Word for word, restate the data that follows, omitting the images.
[Extracted entries — start]
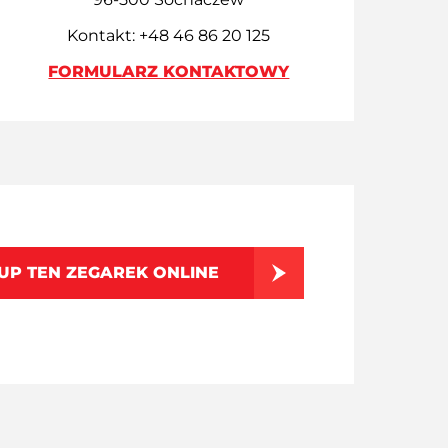
Kontakt: +48 46 86 20 125
FORMULARZ KONTAKTOWY
UP TEN ZEGAREK ONLINE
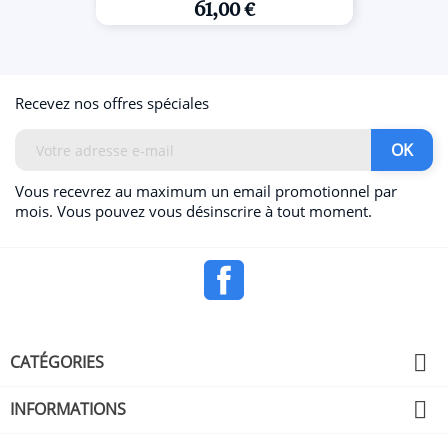
61,00 €
Recevez nos offres spéciales
Vous recevrez au maximum un email promotionnel par
mois. Vous pouvez vous désinscrire à tout moment.
Facebook

CATÉGORIES

INFORMATIONS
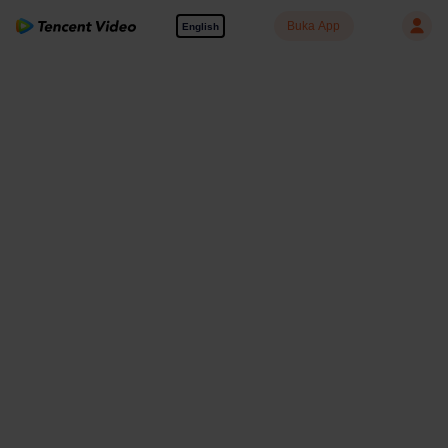
Buka App
English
[Extracted entries — finish]
■ Task answer
Kontakt: +48 46 86 20 125
FORMULARZ KONTAKTOWY
UP TEN ZEGAREK ONLINE
61,00 €
Recevez nos offres spéciales
Vous recevrez au maximum un email promotionnel par
mois. Vous pouvez vous désinscrire à tout moment.
Facebook

CATÉGORIES

INFORMATIONS
Buka App
English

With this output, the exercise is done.